Dissident Russian Rock Band Departs Thailand for Israel

Recent Features

ASEAN Beat | Diplomacy | Southeast Asia

Dissident Russian Rock Band Departs Thailand for Israel

Moscow had requested the extradition of the group, whose members were detained for violating Thai immigration laws.

Dissident Russian Rock Band Departs Thailand for Israel

A photo of the Russian rock band Bi-2 posted on the group’s Facebook page along with the announcement that they had departed Thailand for Israel, February 1, 2024.

Credit: Facebook/Би-2/B-2

A dissident Russian rock band detained in Thailand for violating the country’s immigration laws has departed for Israel, avoiding deportation back to Russia, where the musicians would have faced ill-treatment for their anti-war views.

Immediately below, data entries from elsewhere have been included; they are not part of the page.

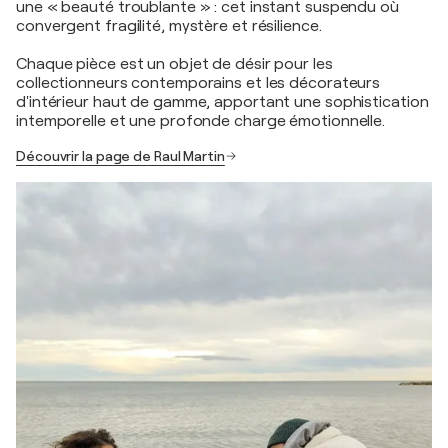
une « beauté troublante » : cet instant suspendu où
convergent fragilité, mystère et résilience.
Chaque pièce est un objet de désir pour les
collectionneurs contemporains et les décorateurs
d'intérieur haut de gamme, apportant une sophistication
intemporelle et une profonde charge émotionnelle.
Découvrir la page de Raul Martin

Thai immigration officials yesterday confirmed that members of Bi-2 had flown out of the country. BenarNews quoted Pol. Lt. Gen. Phanthana Nuchanart, the deputy commander of the Immigration Bureau, as saying that the group had “already departed, heading to Israel.”

The band confirmed the departure in a post on Facebook, which said that all seven members of the band were on their way to Tel Aviv, and would play a series of dates in the Middle East and Europe over the coming months.

“We are free!” the post stated. “Friends, thank you to everyone who fought and supported us!” It went on to thank the Israeli, Australian, and United States governments, as well as diplomats from Germany, Poland, and Lithuania and the human rights group Amnesty International, for facilitating their departure.

Bi-2, which has openly opposed Russia’s invasion of Ukraine, was detained on January 24, shortly after they performed a concert in Phuket, in southern Thailand. According to a statement posted on the group’s Facebook page, the police alleged that the men did not have the correct legal permits to perform and seized their passports. They were subsequently transferred to an immigration detention center in Bangkok, pending their deportation to their respective countries of origin.

While all of Bi-2’s seven members are Russian citizens, some also hold citizenship in Israel and Australia. Nonetheless, this raised very real concerns that they would be sent back to Russia, where they have courted friction with President Vladimir Putin’s establishment by publicly opposing the war in Ukraine. Last May, Human Rights Watch reported, Russia’s Justice Ministry designated Egor Bortnik, the band’s frontman, a “foreign agent” for “opposing the ‘special military operation’ in Ukraine, [and] making negative statements about Russia, its citizens and authorities.”

Sure enough, after the band was detained last month, Russia formally demanded their extradition. Maria Zakharova, a spokesperson for the Russian Foreign Ministry, claiming that the had allegedly “sponsored terrorism” by publicly supporting the Ukrainian cause.

As Mark S. Cogan wrote in these pages earlier this week, Bi-2 had reason to worry, given Thailand’s long and dishonorable track record of deporting dissidents and asylum seekers, including Uyghur Muslims from China and Hmong refugees from Laos, at the request of authoritarian governments.

In the end, Western and Israeli pressure seems to have convinced the Thai government not to accede to Russia’s extradition demand. This was probably not too difficult a decision for the Thai authorities to make, given the outcry that would have followed from Thailand’s closest Western partners. It is also true that while Thailand enjoys broadly positive relations with Russia, its economic dependence on Russia is small enough that it can afford to deny Moscow’s request. The fact that members of the ban were dual citizens also offered a straightforward pretext for sending them elsewhere.

As Phil Robertson of Human Rights Watch said in an emailed statement yesterday, “human rights concerns won out in Thailand’s decision to let all the Bi-2 band members travel to the safety of Israel.” Were a similar request to come from China, with which Thailand has a much more substantial economic relationship, the outcome could well have been different.